To do
Your output should be each line from the material below that has the word "HVAC".

Records for the exercise

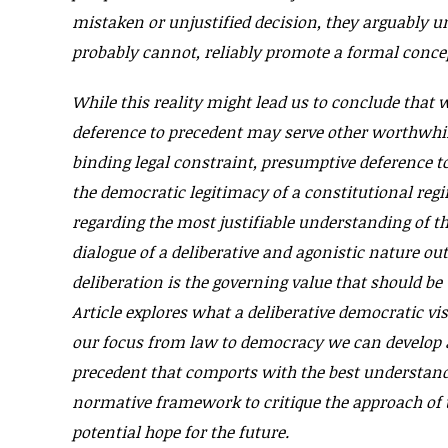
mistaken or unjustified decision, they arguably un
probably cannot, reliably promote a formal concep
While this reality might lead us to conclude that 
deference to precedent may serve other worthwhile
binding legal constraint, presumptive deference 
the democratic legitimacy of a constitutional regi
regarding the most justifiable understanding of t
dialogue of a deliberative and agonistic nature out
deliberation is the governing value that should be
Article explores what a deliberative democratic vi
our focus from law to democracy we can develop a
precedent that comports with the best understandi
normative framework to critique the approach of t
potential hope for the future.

* * *

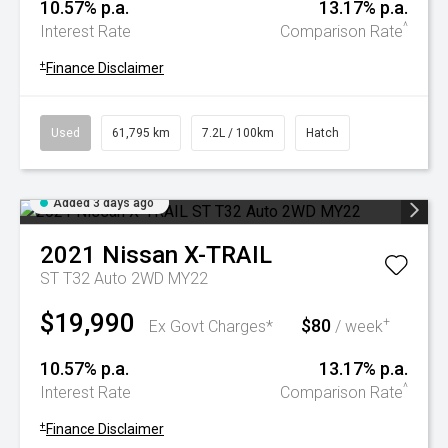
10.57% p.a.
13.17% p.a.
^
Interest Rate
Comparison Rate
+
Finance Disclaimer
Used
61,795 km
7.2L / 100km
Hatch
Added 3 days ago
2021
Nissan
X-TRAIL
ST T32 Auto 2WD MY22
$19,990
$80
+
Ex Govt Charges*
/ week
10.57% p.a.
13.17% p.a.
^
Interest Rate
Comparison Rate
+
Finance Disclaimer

==

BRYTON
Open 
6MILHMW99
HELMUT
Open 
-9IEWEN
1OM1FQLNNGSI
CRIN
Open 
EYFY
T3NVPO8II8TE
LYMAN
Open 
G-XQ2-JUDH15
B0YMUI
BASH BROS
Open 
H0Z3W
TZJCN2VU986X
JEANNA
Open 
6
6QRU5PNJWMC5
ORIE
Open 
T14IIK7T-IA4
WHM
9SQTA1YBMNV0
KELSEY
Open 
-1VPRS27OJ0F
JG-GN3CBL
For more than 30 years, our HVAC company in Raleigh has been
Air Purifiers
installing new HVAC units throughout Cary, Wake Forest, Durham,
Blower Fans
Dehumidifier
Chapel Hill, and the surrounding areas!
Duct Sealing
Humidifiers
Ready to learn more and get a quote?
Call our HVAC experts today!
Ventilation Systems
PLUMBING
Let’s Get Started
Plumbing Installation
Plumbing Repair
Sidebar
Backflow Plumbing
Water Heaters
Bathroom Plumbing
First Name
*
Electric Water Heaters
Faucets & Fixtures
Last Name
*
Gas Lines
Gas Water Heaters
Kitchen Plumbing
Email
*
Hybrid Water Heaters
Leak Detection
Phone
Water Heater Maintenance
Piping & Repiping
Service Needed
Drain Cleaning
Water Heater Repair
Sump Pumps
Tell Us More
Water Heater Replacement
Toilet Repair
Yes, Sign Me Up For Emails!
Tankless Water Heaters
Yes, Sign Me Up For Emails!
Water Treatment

Answer section
For more than 30 years, our HVAC company in Raleigh has been
installing new HVAC units throughout Cary, Wake Forest, Durham,
Call our HVAC experts today!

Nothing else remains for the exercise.